Por su parte, las organizaciones bakuninistas o anarquistas se mantuvieron en contacto y celebraron periódicas reuniones de ámbito transnacional tras el congreso celebrado en Sankt Immer (Berna) en 1872, en el que los llamados "sindicalistas puros" o anarquistas celebraron un cónclave extraordinaria como respuesta a la expulsión de Bakunin de la Internacional y reclamaron la calidad de continuadores de la AIT.
Pero en rigor los anarquistas o bakuninistas no se reorganizaron de forma supranacional hasta 1922, cuando refundaron formalmente la AIT, iniciativa en la que jugó un papel fundamental la CNT.
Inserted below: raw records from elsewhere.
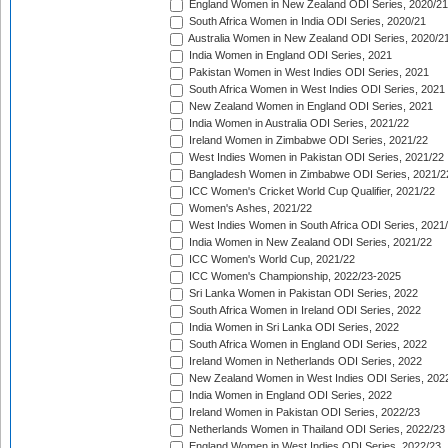
England Women in New Zealand ODI Series, 2020/21
South Africa Women in India ODI Series, 2020/21
Australia Women in New Zealand ODI Series, 2020/2
India Women in England ODI Series, 2021
Pakistan Women in West Indies ODI Series, 2021
South Africa Women in West Indies ODI Series, 2021
New Zealand Women in England ODI Series, 2021
India Women in Australia ODI Series, 2021/22
Ireland Women in Zimbabwe ODI Series, 2021/22
West Indies Women in Pakistan ODI Series, 2021/22
Bangladesh Women in Zimbabwe ODI Series, 2021/2
ICC Women's Cricket World Cup Qualifier, 2021/22
Women's Ashes, 2021/22
West Indies Women in South Africa ODI Series, 2021
India Women in New Zealand ODI Series, 2021/22
ICC Women's World Cup, 2021/22
ICC Women's Championship, 2022/23-2025
Sri Lanka Women in Pakistan ODI Series, 2022
South Africa Women in Ireland ODI Series, 2022
India Women in Sri Lanka ODI Series, 2022
South Africa Women in England ODI Series, 2022
Ireland Women in Netherlands ODI Series, 2022
New Zealand Women in West Indies ODI Series, 202
India Women in England ODI Series, 2022
Ireland Women in Pakistan ODI Series, 2022/23
Netherlands Women in Thailand ODI Series, 2022/23
England Women in West Indies ODI Series, 2022/23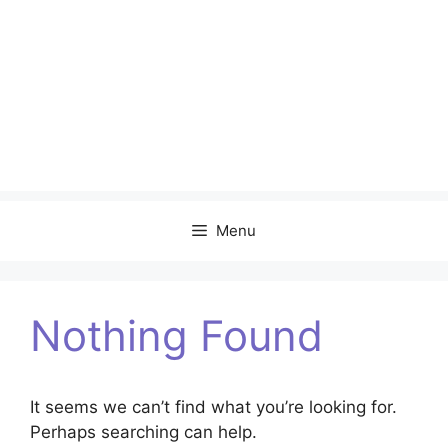
Menu
Nothing Found
It seems we can’t find what you’re looking for.
Perhaps searching can help.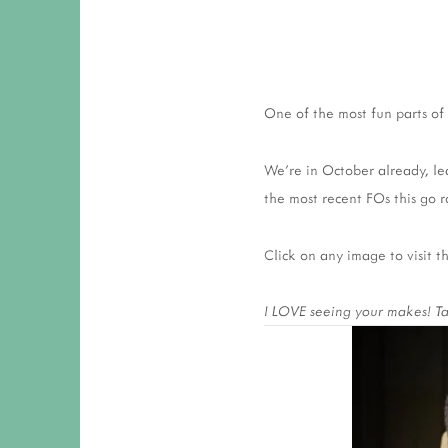
One of the most fun parts of 
We’re in October already, le
the most recent FOs this go r
Click on any image to visit 
I LOVE seeing your makes! Tag 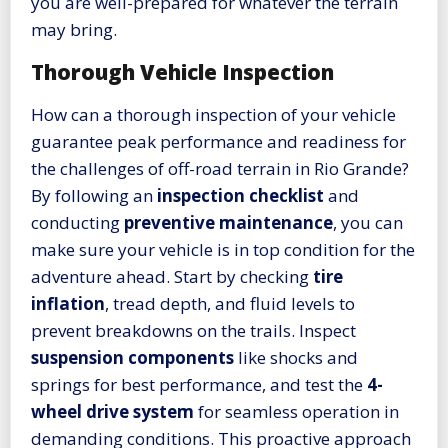
you are well-prepared for whatever the terrain
may bring.
Thorough Vehicle Inspection
How can a thorough inspection of your vehicle
guarantee peak performance and readiness for
the challenges of off-road terrain in Rio Grande?
By following an
inspection checklist
and
conducting
preventive maintenance
, you can
make sure your vehicle is in top condition for the
adventure ahead. Start by checking
tire
inflation
, tread depth, and fluid levels to
prevent breakdowns on the trails. Inspect
suspension components
like shocks and
springs for best performance, and test the
4-
wheel drive system
for seamless operation in
demanding conditions. This proactive approach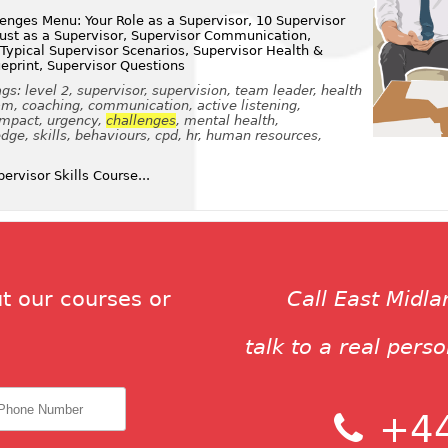
enges Menu: Your Role as a Supervisor, 10 Supervisor
Trust as a Supervisor, Supervisor Communication,
 Typical Supervisor Scenarios, Supervisor Health &
ueprint, Supervisor Questions
s: level 2, supervisor, supervision, team leader, health
eam, coaching, communication, active listening,
impact, urgency,
challenges
, mental health,
ge, skills, behaviours, cpd, hr, human resources,
rvisor Skills Course...
t our courses or
Call East Midl
talk to a real pers
+44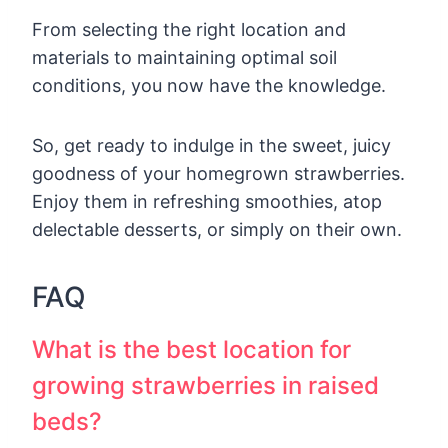
From selecting the right location and
materials to maintaining optimal soil
conditions, you now have the knowledge.
So, get ready to indulge in the sweet, juicy
goodness of your homegrown strawberries.
Enjoy them in refreshing smoothies, atop
delectable desserts, or simply on their own.
FAQ
What is the best location for
growing strawberries in raised
beds?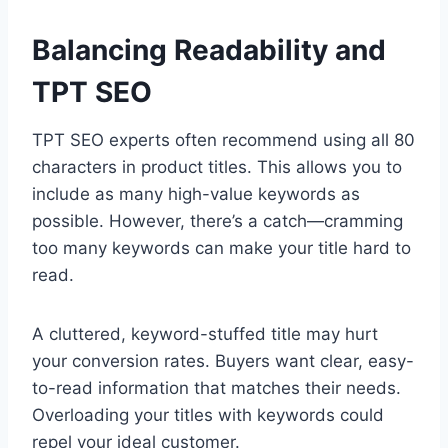
Balancing Readability and
TPT SEO
TPT SEO experts often recommend using all 80
characters in product titles. This allows you to
include as many high-value keywords as
possible. However, there’s a catch—cramming
too many keywords can make your title hard to
read.
A cluttered, keyword-stuffed title may hurt
your conversion rates. Buyers want clear, easy-
to-read information that matches their needs.
Overloading your titles with keywords could
repel your ideal customer.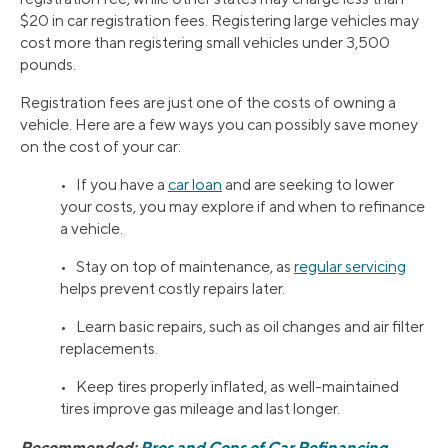
$20 in car registration fees. Registering large vehicles may
cost more than registering small vehicles under 3,500
pounds.
Registration fees are just one of the costs of owning a
vehicle. Here are a few ways you can possibly save money
on the cost of your car:
• If you have a
car loan
and are seeking to lower
your costs, you may explore if and when to refinance
a vehicle.
• Stay on top of maintenance, as
regular servicing
helps prevent costly repairs later.
• Learn basic repairs, such as oil changes and air filter
replacements.
• Keep tires properly inflated, as well-maintained
tires improve gas mileage and last longer.
Recommended:
Pros and Cons of Car Refinancing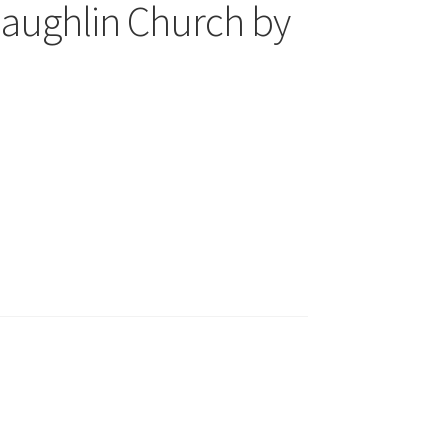
haughlin Church by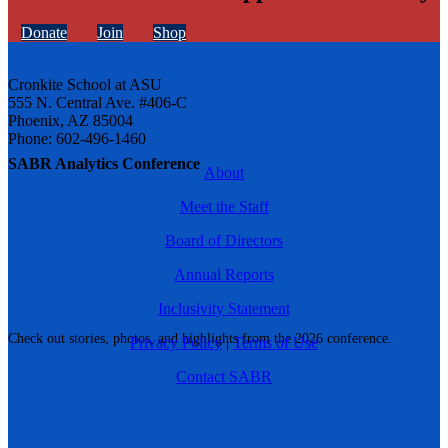
Donate
Join
Shop
Cronkite School at ASU
555 N. Central Ave. #406-C
Phoenix, AZ 85004
Phone: 602-496-1460
SABR Analytics Conference
About
Meet the Staff
Board of Directors
Annual Reports
Inclusivity Statement
Check out stories, photos, and highlights from the 2026 conference.
Privacy Policy
|
Terms of Use
Contact SABR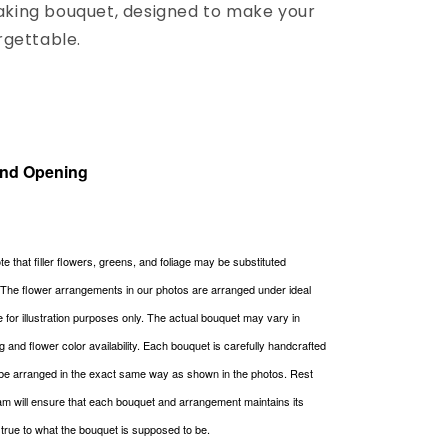
ing bouquet, designed to make your
rgettable.
and Opening
e that filler flowers, greens, and foliage may be substituted
. The flower arrangements in our photos are arranged under ideal
re for illustration purposes only. The actual bouquet may vary in
g and flower color availability. Each bouquet is carefully handcrafted
be arranged in the exact same way as shown in the photos. Rest
m will ensure that each bouquet and arrangement maintains its
g true to what the bouquet is supposed to be.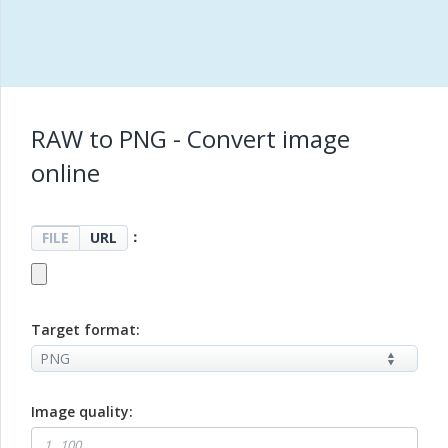
RAW to PNG - Convert image
online
：
FILE
URL
Target format:
Image quality: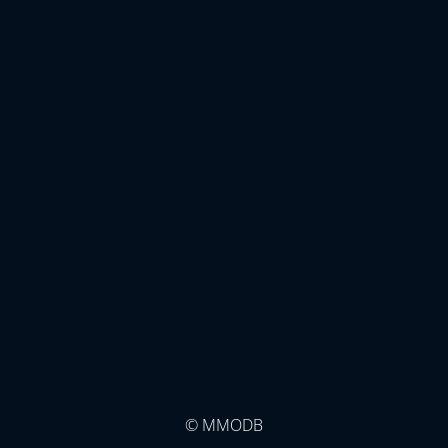
© MMODB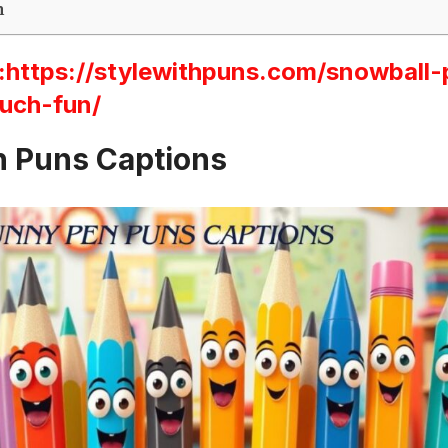
n
ttps://stylewithpuns.com/snowball-
uch-fun/
 Puns Captions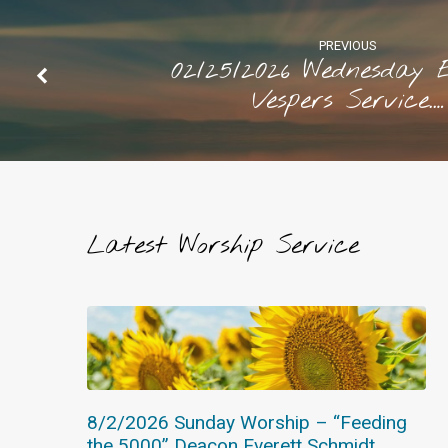
Westaby
PREVIOUS
02/25/2026 Wednesday 
Vespers Service.…
Latest Worship Service
8/2/2026 Sunday Worship – “Feeding
the 5000” Deacon Everett Schmidt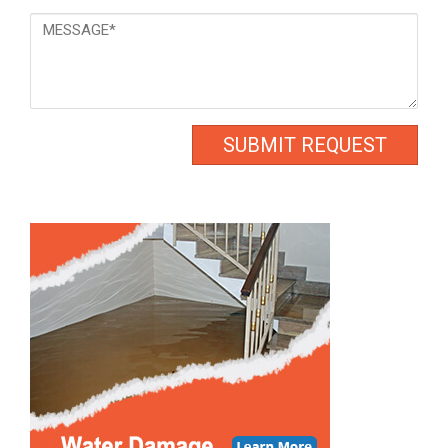
Message
*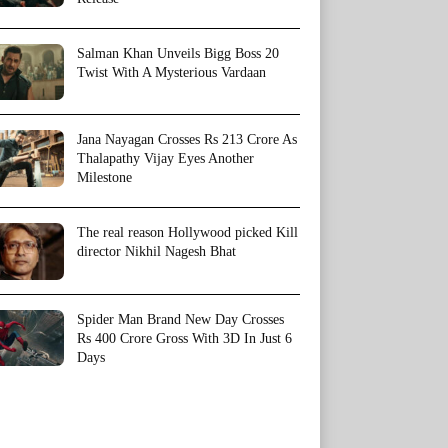
Salman Khan Unveils Bigg Boss 20
Twist With A Mysterious Vardaan
Jana Nayagan Crosses Rs 213 Crore As
Thalapathy Vijay Eyes Another
Milestone
The real reason Hollywood picked Kill
director Nikhil Nagesh Bhat
Spider Man Brand New Day Crosses
Rs 400 Crore Gross With 3D In Just 6
Days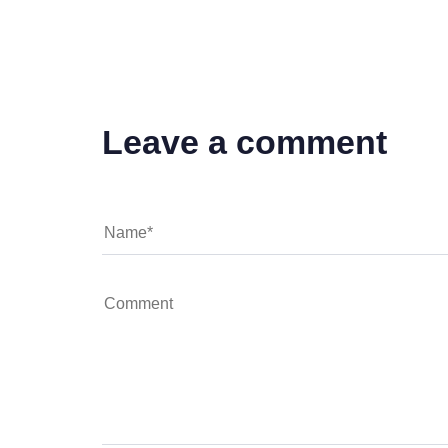
Leave a comment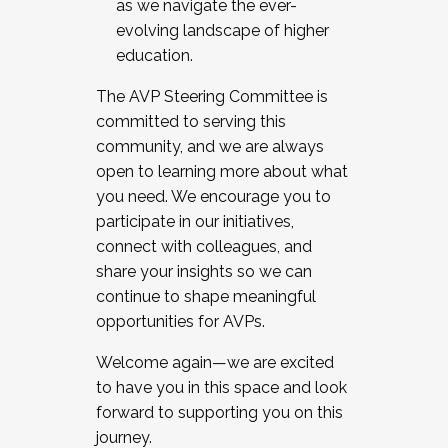
as we navigate the ever-
evolving landscape of higher
education.
The AVP Steering Committee is
committed to serving this
community, and we are always
open to learning more about what
you need. We encourage you to
participate in our initiatives,
connect with colleagues, and
share your insights so we can
continue to shape meaningful
opportunities for AVPs.
Welcome again—we are excited
to have you in this space and look
forward to supporting you on this
journey.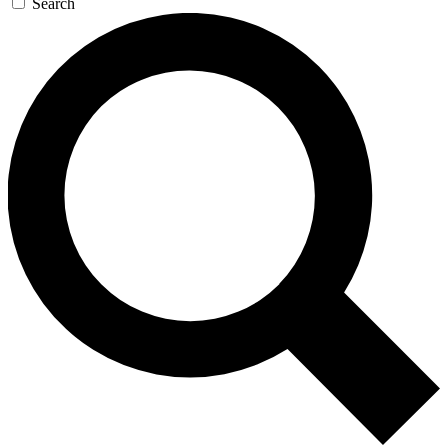
Search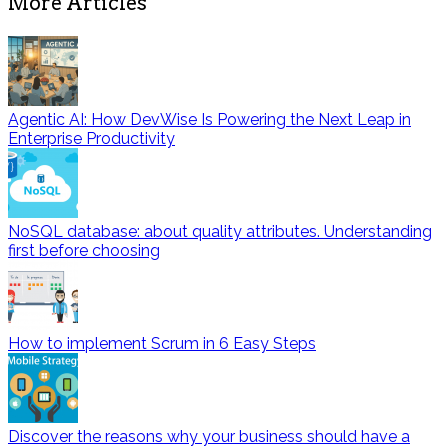
More Articles
Agentic AI: How DevWise Is Powering the Next Leap in
Enterprise Productivity
NoSQL database: about quality attributes. Understanding
first before choosing
How to implement Scrum in 6 Easy Steps
Discover the reasons why your business should have a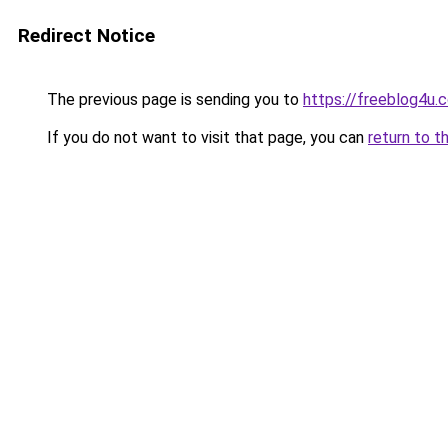
Redirect Notice
The previous page is sending you to
https://freeblog4u.c
If you do not want to visit that page, you can
return to t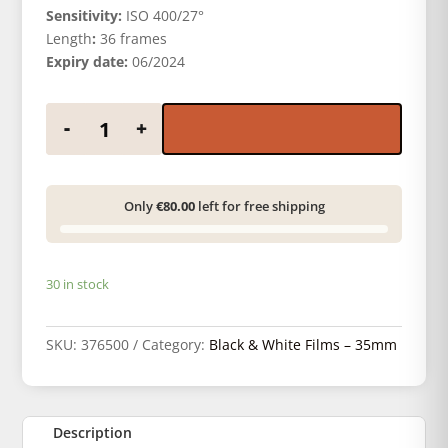
Sensitivity:
ISO 400/27°
Length
:
36 frames
Expiry date:
06/2024
FOMAPAN 400 135/36 quantity
-
+
Only
€80.00
left for free shipping
30 in stock
SKU:
376500
Category:
Black & White Films – 35mm
Description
El movimiento anarcosindicalista careció en España de una organización estable durante dos años, desde que desapareció la Federación de Trabajadores de la Región Española (1876) hasta que se artilló la llamada Organización Anarquista de la Región Española (1878), que a partir de 1890 fue más conocida por el llamado Pacto de Ayuda y Solidaridad, cuyos órganos y militantes sufrieron constantes ataques [sobre todo por parte de pistoleros contratados por empresarios], hasta que en 1896 sus dirigentes decidieron pasar a la clandestinidad y organizarse en agrupaciones, núcleos o sociedades de trabajadores que funcionaban de forma autónoma y eran de ámbito local o comarcal.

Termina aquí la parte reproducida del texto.